Start of Data
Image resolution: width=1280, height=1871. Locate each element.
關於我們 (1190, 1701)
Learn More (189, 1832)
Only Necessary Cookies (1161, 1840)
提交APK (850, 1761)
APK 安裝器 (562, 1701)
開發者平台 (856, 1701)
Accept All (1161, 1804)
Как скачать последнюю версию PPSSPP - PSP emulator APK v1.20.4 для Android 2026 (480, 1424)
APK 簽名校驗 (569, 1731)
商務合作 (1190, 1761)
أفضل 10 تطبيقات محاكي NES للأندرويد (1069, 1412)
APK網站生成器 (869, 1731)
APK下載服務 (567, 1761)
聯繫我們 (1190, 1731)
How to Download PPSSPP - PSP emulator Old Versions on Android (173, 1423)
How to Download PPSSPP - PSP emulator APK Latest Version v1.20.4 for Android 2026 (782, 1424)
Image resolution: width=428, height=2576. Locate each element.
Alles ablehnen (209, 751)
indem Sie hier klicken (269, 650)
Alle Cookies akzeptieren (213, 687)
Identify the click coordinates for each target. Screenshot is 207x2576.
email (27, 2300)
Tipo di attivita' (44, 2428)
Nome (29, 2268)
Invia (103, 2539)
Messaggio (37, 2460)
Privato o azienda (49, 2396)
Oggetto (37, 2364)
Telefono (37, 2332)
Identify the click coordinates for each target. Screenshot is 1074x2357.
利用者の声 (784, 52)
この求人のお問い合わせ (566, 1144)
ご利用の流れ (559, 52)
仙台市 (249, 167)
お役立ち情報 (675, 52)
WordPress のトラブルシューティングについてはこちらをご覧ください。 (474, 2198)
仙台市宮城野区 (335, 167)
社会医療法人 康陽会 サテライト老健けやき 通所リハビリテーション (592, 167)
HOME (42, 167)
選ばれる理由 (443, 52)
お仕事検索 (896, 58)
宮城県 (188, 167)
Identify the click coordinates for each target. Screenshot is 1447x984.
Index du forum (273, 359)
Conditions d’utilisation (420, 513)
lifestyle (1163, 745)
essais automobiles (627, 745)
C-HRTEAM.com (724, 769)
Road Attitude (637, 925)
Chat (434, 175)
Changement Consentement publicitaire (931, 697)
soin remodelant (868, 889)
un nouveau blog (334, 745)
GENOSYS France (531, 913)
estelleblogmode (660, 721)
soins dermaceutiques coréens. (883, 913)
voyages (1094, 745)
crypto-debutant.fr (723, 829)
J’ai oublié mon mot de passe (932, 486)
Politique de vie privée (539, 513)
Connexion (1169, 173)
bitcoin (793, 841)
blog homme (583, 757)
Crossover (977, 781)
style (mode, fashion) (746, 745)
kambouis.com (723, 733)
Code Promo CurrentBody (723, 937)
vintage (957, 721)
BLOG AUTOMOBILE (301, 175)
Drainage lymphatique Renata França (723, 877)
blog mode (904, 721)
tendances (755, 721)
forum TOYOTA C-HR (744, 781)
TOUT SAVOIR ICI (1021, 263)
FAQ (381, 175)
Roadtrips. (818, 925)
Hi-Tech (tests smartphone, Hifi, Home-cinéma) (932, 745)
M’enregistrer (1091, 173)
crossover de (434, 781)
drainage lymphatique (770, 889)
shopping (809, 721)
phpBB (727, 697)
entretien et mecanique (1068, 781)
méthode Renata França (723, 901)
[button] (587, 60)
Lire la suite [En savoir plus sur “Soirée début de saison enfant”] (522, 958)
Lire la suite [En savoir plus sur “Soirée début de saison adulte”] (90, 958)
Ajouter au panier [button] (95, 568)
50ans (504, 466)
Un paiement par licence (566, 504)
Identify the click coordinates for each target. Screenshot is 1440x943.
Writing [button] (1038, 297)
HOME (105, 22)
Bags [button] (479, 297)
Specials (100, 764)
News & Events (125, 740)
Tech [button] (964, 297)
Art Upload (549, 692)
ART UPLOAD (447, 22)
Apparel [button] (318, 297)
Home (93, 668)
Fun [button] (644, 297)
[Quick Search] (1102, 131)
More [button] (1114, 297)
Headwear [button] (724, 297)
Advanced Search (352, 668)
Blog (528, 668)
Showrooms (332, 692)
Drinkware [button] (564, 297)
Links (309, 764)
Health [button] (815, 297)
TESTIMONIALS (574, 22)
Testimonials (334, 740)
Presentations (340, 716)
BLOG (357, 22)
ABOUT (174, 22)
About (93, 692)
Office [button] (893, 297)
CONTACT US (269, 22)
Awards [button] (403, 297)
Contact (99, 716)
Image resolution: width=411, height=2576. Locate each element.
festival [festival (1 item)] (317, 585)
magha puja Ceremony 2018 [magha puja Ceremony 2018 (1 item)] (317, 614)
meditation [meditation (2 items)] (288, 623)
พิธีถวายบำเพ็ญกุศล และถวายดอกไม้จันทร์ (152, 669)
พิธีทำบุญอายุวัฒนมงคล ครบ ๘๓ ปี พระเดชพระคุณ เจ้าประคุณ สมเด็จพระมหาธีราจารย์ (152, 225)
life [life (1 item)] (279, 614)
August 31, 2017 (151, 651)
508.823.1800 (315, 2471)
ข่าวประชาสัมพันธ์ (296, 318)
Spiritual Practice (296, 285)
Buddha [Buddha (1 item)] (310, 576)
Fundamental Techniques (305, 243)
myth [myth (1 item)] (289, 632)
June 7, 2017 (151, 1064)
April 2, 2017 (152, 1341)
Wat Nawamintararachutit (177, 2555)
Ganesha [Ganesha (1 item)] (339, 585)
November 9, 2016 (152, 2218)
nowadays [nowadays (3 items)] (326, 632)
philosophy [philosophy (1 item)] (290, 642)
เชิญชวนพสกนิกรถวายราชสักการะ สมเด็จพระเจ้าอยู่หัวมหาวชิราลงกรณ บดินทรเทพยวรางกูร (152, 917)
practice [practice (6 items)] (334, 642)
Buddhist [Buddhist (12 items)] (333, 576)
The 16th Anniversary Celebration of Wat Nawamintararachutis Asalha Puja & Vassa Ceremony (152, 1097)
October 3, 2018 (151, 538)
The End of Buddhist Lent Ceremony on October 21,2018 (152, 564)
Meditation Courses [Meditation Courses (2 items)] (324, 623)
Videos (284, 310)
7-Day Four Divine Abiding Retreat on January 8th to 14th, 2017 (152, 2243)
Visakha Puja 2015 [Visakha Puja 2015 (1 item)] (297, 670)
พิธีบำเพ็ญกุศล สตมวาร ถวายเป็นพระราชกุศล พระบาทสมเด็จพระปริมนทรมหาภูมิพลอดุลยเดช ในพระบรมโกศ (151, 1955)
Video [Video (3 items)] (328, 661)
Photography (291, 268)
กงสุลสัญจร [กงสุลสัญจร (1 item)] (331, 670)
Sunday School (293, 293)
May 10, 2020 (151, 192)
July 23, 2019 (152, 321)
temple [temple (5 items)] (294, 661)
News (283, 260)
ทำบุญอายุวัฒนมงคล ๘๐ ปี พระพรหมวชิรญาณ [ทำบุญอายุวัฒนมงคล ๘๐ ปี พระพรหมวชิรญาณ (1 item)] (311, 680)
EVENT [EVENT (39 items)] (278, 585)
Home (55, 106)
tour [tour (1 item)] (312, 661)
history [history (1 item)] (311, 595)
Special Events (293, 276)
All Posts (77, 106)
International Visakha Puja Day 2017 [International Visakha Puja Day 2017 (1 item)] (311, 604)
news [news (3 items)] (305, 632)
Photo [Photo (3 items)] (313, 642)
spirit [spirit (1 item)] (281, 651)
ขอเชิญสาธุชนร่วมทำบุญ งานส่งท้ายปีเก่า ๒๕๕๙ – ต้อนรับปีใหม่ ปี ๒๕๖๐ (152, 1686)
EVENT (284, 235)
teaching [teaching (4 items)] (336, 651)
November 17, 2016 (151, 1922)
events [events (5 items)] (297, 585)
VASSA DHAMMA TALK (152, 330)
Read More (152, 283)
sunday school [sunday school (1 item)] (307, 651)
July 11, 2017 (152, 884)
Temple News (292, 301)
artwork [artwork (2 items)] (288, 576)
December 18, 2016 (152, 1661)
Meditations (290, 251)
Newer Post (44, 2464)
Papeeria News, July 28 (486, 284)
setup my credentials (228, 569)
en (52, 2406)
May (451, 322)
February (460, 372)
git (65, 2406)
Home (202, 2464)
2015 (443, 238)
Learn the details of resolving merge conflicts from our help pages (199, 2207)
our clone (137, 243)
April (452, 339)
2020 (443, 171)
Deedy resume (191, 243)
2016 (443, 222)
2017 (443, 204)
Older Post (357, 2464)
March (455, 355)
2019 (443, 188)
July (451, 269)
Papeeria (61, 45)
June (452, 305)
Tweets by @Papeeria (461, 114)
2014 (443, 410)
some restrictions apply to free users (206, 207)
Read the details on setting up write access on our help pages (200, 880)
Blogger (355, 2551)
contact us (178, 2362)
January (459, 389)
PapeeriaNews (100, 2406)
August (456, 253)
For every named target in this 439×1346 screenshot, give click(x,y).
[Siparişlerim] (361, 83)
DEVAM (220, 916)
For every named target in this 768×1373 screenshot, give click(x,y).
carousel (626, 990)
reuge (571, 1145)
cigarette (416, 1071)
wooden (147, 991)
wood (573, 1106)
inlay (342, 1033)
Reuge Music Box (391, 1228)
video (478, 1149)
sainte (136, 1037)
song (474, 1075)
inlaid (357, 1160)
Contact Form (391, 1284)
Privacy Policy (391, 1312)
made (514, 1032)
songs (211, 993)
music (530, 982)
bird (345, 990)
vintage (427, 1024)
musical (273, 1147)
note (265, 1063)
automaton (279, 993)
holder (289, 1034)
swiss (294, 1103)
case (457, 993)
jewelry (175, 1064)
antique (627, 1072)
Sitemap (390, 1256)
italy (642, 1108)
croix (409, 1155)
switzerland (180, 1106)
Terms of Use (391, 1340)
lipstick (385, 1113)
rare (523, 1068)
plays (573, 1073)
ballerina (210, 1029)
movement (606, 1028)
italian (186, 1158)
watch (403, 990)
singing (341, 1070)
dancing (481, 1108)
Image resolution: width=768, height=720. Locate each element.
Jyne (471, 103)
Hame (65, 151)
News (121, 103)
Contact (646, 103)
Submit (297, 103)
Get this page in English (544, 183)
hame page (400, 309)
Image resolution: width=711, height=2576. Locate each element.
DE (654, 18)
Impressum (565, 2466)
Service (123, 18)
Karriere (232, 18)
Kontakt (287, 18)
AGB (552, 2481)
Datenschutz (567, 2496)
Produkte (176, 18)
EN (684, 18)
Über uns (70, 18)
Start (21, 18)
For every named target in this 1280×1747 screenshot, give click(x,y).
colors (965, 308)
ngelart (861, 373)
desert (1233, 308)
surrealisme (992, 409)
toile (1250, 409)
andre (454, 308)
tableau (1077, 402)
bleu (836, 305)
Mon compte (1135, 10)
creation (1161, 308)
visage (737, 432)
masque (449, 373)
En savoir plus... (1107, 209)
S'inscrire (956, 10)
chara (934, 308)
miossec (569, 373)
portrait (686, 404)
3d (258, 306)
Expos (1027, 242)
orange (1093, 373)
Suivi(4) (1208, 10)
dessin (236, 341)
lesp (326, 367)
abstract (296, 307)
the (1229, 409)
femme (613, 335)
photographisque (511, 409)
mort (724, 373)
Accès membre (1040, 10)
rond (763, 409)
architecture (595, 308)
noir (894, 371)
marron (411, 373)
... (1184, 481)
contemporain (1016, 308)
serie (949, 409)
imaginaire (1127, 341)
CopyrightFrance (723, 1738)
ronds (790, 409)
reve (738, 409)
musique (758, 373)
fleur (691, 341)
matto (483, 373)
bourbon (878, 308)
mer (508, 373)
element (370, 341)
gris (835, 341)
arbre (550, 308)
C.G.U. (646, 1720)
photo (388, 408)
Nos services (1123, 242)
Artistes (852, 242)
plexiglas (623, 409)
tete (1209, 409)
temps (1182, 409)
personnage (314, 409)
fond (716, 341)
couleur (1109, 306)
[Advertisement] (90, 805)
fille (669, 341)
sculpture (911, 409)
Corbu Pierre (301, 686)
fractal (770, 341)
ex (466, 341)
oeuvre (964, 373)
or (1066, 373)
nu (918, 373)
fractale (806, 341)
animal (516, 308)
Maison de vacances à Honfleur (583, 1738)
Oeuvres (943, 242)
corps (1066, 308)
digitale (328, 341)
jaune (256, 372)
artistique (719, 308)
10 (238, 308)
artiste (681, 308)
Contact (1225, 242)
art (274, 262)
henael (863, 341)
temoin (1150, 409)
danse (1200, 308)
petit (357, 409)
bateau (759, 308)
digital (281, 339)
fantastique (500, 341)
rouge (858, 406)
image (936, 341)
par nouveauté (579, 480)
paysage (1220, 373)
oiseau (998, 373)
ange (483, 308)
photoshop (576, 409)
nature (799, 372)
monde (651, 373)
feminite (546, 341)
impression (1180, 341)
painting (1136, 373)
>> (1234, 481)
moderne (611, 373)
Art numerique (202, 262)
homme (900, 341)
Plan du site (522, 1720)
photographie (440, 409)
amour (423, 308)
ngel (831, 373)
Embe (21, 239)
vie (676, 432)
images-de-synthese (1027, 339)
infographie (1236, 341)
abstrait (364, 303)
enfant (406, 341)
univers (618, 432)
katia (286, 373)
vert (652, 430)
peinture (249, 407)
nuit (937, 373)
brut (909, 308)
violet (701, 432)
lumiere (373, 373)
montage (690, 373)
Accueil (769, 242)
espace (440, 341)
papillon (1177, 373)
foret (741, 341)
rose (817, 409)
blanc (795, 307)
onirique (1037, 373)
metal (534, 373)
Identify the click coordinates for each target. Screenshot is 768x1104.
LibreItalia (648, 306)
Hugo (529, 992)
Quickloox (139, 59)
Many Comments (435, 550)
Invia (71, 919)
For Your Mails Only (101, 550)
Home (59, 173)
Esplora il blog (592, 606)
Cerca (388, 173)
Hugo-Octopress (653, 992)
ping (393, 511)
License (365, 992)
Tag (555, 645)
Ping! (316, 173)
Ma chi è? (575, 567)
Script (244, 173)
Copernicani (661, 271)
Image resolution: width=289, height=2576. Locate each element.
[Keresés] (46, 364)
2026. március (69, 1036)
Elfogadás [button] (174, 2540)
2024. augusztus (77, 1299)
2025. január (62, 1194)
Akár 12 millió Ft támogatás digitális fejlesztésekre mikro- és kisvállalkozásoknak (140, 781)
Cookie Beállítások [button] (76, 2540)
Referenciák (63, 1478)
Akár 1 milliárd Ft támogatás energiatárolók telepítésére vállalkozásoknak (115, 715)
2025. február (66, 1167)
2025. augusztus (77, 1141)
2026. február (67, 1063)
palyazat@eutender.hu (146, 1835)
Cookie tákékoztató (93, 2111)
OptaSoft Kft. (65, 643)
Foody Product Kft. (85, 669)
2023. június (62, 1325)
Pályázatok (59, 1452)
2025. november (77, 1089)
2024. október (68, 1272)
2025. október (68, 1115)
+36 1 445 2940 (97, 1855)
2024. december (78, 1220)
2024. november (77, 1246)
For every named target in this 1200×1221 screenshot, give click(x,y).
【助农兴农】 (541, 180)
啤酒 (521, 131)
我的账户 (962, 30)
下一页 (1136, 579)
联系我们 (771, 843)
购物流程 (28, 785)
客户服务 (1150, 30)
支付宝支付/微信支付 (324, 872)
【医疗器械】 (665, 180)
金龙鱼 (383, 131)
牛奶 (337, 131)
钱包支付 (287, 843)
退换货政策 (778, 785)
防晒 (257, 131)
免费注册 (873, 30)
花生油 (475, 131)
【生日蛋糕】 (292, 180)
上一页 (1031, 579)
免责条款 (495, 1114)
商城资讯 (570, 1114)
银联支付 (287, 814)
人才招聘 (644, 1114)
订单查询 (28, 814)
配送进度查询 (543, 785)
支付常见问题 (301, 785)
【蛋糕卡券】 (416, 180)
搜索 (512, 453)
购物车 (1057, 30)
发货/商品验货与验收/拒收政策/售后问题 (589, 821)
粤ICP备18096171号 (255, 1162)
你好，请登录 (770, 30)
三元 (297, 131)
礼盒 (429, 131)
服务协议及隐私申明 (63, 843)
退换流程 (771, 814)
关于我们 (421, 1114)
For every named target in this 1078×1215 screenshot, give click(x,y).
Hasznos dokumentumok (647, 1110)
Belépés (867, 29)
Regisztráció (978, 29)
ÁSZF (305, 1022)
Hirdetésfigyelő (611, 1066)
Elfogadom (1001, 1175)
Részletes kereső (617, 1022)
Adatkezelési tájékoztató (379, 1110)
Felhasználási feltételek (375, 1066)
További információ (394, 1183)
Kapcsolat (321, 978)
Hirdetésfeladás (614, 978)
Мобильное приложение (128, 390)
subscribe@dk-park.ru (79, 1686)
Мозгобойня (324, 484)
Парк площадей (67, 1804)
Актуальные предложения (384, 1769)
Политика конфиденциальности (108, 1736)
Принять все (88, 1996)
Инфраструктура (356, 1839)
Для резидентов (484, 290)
End of Data
-- What to do --
Output, please, only the lines running from the start of the entries through the line that contains "社会医療法人 康陽会 サテライト老健けやき 通所リハビリテーション (592, 167)", including both of those lines.

-- Exercise solution --
Image resolution: width=1280, height=1871. Locate each element.
關於我們 (1190, 1701)
Learn More (189, 1832)
Only Necessary Cookies (1161, 1840)
提交APK (850, 1761)
APK 安裝器 (562, 1701)
開發者平台 (856, 1701)
Accept All (1161, 1804)
Как скачать последнюю версию PPSSPP - PSP emulator APK v1.20.4 для Android 2026 (480, 1424)
APK 簽名校驗 (569, 1731)
商務合作 (1190, 1761)
أفضل 10 تطبيقات محاكي NES للأندرويد (1069, 1412)
APK網站生成器 (869, 1731)
APK下載服務 (567, 1761)
聯繫我們 (1190, 1731)
How to Download PPSSPP - PSP emulator Old Versions on Android (173, 1423)
How to Download PPSSPP - PSP emulator APK Latest Version v1.20.4 for Android 2026 (782, 1424)
Image resolution: width=428, height=2576. Locate each element.
Alles ablehnen (209, 751)
indem Sie hier klicken (269, 650)
Alle Cookies akzeptieren (213, 687)
Identify the click coordinates for each target. Screenshot is 207x2576.
email (27, 2300)
Tipo di attivita' (44, 2428)
Nome (29, 2268)
Invia (103, 2539)
Messaggio (37, 2460)
Privato o azienda (49, 2396)
Oggetto (37, 2364)
Telefono (37, 2332)
Identify the click coordinates for each target. Screenshot is 1074x2357.
利用者の声 (784, 52)
この求人のお問い合わせ (566, 1144)
ご利用の流れ (559, 52)
仙台市 (249, 167)
お役立ち情報 (675, 52)
WordPress のトラブルシューティングについてはこちらをご覧ください。 (474, 2198)
仙台市宮城野区 (335, 167)
社会医療法人 康陽会 サテライト老健けやき 通所リハビリテーション (592, 167)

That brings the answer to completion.